DNN Model Execution Caching

DNN models, especially popular CNN models, are often run from within GPU memory. This memory is a limited quantity, especially when compared to the number of models being served. The RIPCORD project focuses on improving DNN serving through better GPU memory management, intelligent model selection and request routing. We believe it is necessary to rethink caching and co-design deep learning models for achieving improved performance.

Confidential Deep Learning on End-user Devices

Performing deep learning on end-user devices provides fast offline inference results and can help protect the user’s privacy. However, running models on untrusted client devices reveals model information which may be proprietary, i.e., the operating system or other applications on end-user devices may be manipulated to copy and redistribute this information, infringing on the model provider’s intellectual property. CAPR-DL leverages the use of ARM TrustZone, a hardware-based security feature present in most phones, to confidentially run a proprietary model on an untrusted end-user device.

Mobile-aware Cloud Resource Management

Modern mobile applications are increasingly relying on cloud data centers to provide both compute and storage capabilities. To guarantee performance for cloud customers, cloud platforms usually provide dynamic provisioning approaches to adjusting resources, in order to meet the demand of fluctuating workload. Modern mobile workload, however, exhibits three key distinct characteristics, i.e., new type of spatial fluctuation, shorter time scale of fluctuation, and more frequent fluctuation, that make current provisioning approaches less effective. The MOBILESCALE project proposes new research on resource management for mobile workload that differs significantly from traditional cloud workload.

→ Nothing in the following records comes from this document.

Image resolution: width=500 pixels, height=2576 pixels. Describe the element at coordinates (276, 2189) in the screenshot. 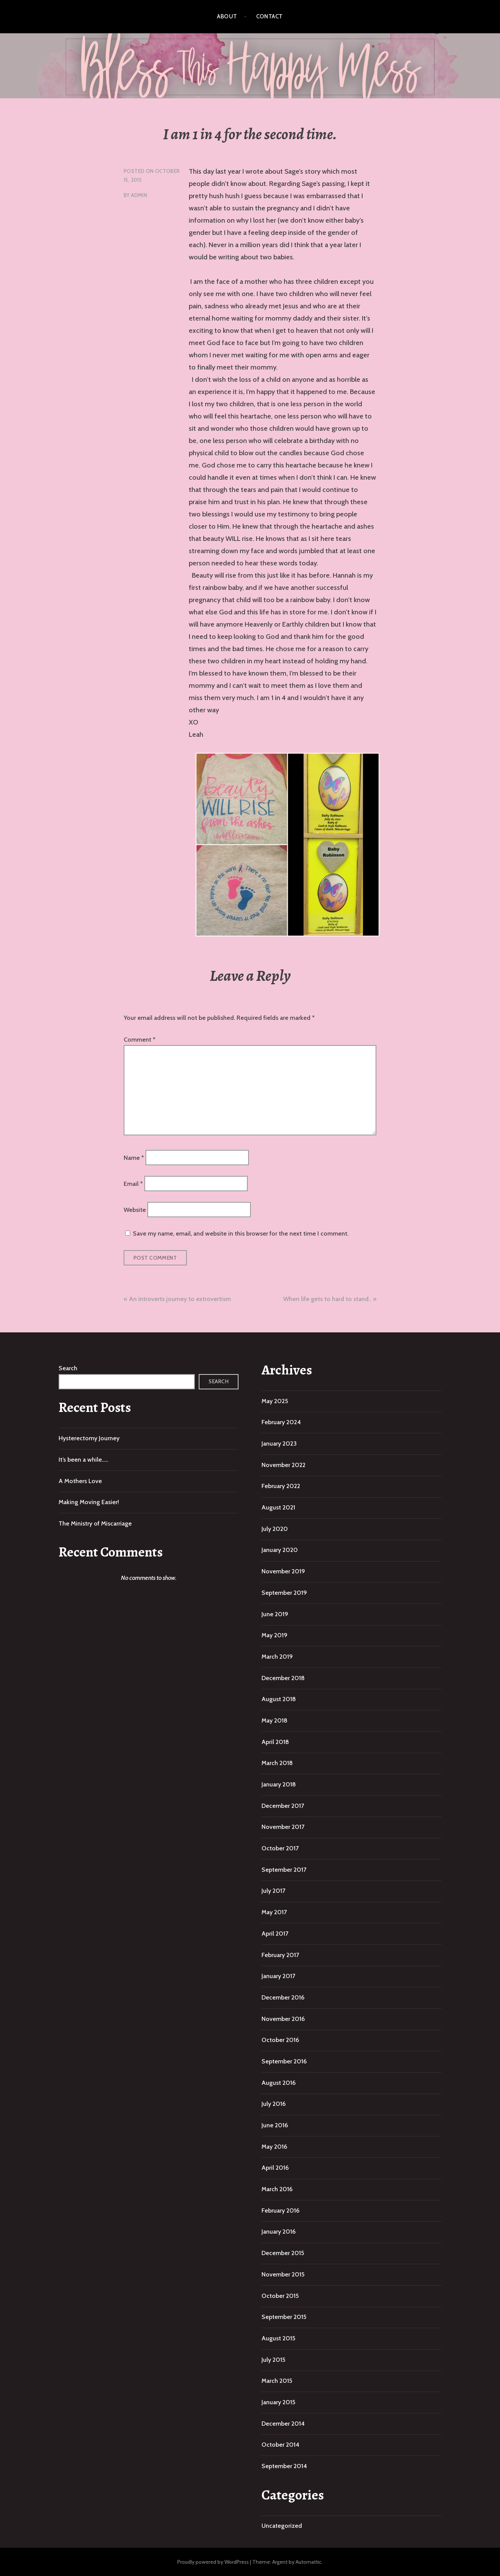

I see `March 2016` at that location.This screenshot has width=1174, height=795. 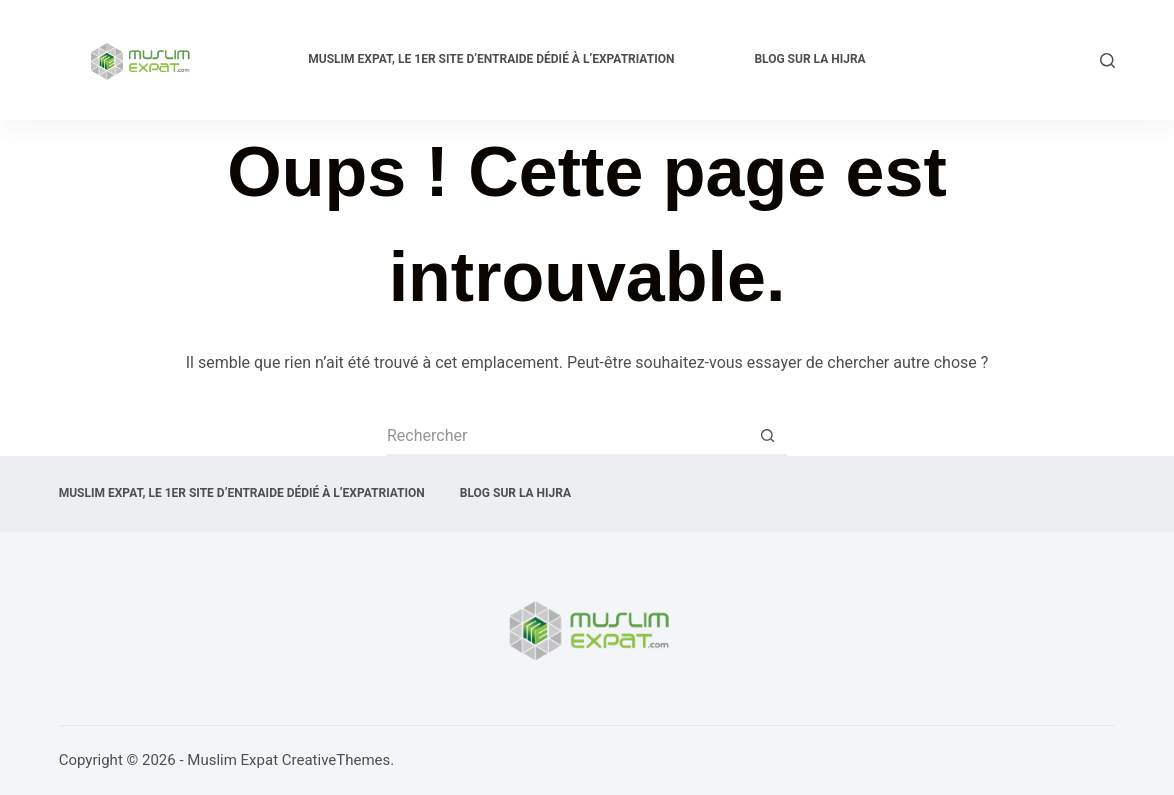 I want to click on CreativeThemes, so click(x=336, y=760).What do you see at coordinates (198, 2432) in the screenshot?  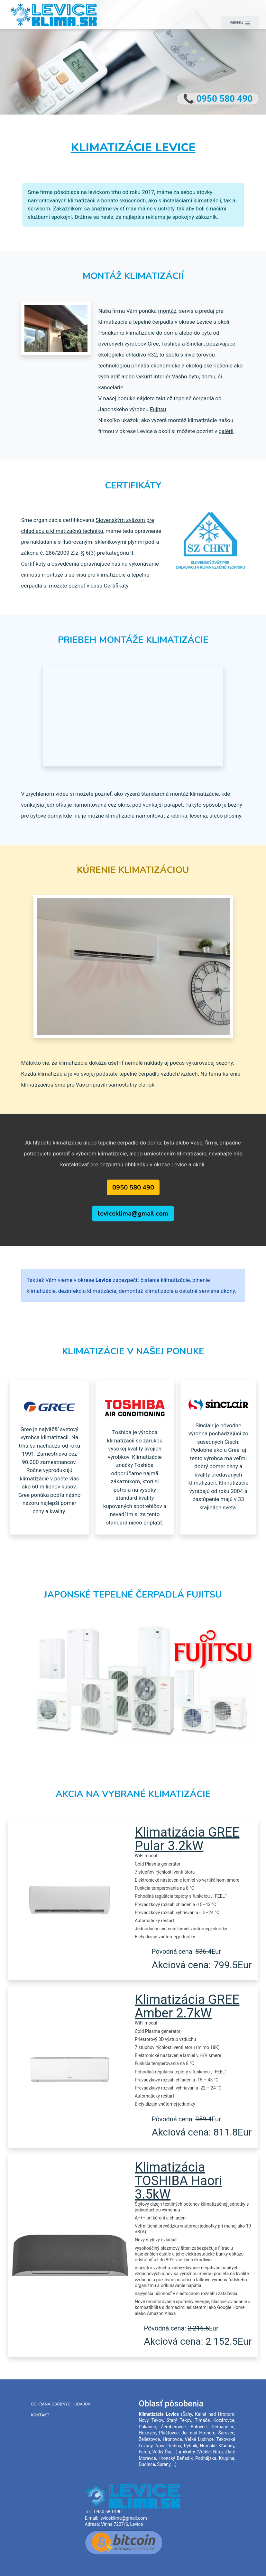 I see `Jur nad Hronom` at bounding box center [198, 2432].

Efficient Mobile Deep Inference

An ever-increasing number of mobile applications are leveraging deep learning models to provide novel and useful features, such as real-time language translation and object recognition. However, current mobile inference paradigm requires application developers to statically trade-off between inference accuracy and inference speed during development time. As a result, mobile user experience is negatively impact given dynamic inference scenarios and heterogeneous device capacity. The MODI project proposes new research in designing and implementing a mobile-aware deep inference platform that combines innovations in both algorithm and system optimizations.